Top of TASK MATERIAL

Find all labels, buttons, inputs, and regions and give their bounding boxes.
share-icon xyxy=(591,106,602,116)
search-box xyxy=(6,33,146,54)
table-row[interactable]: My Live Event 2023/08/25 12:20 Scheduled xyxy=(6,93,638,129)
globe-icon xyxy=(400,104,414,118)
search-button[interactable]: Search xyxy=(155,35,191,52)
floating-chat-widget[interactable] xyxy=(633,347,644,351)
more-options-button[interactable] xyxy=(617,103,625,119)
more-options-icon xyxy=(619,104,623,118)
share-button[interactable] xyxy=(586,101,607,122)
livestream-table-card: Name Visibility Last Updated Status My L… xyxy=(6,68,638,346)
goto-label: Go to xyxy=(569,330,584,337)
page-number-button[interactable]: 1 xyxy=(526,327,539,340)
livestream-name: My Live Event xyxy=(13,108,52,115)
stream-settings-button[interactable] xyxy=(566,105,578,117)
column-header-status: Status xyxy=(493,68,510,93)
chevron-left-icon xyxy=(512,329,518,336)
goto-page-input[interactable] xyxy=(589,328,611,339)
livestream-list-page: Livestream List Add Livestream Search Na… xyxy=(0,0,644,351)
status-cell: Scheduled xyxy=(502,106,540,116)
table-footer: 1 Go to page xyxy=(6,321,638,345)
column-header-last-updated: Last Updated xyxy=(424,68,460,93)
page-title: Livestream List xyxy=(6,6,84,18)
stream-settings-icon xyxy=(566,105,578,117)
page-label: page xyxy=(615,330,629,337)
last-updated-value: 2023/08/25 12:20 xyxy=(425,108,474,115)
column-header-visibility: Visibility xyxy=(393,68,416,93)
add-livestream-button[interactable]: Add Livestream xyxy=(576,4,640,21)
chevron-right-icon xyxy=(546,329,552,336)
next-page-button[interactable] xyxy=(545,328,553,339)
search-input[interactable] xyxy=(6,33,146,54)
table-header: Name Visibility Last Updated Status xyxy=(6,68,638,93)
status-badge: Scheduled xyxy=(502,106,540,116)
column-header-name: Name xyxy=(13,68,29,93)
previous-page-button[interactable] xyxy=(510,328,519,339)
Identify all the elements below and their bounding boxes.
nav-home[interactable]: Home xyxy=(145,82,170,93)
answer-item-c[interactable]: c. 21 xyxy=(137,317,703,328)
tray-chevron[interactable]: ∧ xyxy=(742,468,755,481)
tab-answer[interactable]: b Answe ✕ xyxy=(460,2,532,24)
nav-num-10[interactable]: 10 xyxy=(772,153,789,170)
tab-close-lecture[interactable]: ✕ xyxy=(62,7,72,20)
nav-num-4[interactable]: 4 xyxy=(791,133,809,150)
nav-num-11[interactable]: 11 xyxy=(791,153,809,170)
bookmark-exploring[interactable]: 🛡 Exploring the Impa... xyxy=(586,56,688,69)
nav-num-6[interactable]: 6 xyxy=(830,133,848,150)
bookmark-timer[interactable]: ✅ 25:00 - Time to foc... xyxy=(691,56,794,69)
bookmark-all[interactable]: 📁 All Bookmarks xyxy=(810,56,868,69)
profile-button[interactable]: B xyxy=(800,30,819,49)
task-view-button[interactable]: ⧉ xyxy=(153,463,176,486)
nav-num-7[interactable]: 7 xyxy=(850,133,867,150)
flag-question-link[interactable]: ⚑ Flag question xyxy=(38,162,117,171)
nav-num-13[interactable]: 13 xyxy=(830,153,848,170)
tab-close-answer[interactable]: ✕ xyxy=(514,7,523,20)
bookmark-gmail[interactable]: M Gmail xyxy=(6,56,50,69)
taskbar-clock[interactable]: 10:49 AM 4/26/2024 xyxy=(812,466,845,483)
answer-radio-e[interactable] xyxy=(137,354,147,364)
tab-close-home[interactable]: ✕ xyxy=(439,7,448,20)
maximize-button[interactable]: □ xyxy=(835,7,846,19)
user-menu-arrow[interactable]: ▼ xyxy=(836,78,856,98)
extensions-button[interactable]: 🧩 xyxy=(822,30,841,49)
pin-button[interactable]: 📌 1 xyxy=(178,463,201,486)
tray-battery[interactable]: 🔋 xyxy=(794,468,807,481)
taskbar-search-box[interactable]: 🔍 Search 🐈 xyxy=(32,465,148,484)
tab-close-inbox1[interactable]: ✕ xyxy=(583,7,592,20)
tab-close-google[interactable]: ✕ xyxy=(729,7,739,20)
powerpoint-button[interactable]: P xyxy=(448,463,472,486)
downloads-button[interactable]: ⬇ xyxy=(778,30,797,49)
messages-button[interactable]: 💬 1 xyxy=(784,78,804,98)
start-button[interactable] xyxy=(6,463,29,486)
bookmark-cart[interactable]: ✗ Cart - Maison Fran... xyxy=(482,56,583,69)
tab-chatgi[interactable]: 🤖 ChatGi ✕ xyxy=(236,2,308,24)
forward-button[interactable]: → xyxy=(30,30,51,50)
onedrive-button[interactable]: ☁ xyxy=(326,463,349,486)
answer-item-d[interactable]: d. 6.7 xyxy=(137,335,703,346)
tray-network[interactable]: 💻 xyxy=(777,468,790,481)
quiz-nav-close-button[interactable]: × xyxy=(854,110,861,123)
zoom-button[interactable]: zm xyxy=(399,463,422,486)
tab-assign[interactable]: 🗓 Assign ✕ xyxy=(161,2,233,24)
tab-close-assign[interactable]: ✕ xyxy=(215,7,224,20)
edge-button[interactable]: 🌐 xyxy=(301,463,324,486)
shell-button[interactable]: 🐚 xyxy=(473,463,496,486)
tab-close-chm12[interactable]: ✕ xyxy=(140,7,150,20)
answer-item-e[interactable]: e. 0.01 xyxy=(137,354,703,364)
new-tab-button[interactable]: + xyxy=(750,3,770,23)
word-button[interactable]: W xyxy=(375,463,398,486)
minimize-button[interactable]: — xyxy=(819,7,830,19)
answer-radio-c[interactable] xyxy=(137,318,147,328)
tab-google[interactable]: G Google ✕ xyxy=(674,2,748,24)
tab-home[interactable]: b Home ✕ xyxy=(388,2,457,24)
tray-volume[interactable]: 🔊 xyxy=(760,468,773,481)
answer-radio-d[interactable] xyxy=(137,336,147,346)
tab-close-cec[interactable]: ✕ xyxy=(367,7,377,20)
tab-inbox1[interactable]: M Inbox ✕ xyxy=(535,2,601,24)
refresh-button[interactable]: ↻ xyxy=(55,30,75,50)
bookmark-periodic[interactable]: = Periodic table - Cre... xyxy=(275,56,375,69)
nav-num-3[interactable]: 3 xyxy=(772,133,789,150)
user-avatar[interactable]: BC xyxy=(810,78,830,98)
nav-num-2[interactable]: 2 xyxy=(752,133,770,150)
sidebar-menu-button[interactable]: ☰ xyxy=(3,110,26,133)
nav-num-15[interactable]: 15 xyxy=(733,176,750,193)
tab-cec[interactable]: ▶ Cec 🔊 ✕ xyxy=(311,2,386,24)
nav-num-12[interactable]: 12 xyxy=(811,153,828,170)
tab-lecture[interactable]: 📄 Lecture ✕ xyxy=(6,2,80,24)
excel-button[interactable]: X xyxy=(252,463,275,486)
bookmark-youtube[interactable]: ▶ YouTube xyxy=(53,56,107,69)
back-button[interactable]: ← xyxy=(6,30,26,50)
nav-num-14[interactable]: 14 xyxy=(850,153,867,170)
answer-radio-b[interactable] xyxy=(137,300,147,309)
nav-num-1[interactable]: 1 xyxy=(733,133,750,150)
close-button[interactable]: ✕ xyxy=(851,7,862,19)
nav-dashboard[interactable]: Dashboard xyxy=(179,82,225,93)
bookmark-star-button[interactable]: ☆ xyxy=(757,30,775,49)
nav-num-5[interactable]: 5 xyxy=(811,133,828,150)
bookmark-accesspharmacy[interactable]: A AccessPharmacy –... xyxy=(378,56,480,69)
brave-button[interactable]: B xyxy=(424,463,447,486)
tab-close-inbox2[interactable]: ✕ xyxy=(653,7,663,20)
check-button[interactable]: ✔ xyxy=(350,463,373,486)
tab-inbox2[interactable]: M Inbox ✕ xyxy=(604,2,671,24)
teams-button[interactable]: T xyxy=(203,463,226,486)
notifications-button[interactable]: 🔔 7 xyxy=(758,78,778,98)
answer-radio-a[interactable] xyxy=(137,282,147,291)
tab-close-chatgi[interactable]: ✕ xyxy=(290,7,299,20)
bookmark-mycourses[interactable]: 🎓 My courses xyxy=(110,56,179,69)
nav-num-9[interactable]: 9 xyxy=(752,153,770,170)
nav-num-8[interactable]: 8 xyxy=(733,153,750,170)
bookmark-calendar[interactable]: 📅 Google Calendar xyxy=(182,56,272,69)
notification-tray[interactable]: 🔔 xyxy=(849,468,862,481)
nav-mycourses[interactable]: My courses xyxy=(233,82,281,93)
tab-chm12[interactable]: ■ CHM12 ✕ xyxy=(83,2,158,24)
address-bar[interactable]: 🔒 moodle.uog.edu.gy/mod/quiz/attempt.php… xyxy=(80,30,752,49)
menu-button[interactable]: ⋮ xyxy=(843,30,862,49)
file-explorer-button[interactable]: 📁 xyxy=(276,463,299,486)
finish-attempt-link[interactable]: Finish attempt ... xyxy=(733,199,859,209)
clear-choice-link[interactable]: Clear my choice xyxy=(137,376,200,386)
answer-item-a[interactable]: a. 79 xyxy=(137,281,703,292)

Bottom of TASK MATERIAL

* **TASK DETAILS**
Wherever the string "tray" appears in the entries above, list that line.

* **WRITTEN ANSWER**
tray-chevron[interactable]: ∧ xyxy=(742,468,755,481)
tray-battery[interactable]: 🔋 xyxy=(794,468,807,481)
tray-network[interactable]: 💻 xyxy=(777,468,790,481)
tray-volume[interactable]: 🔊 xyxy=(760,468,773,481)
notification-tray[interactable]: 🔔 xyxy=(849,468,862,481)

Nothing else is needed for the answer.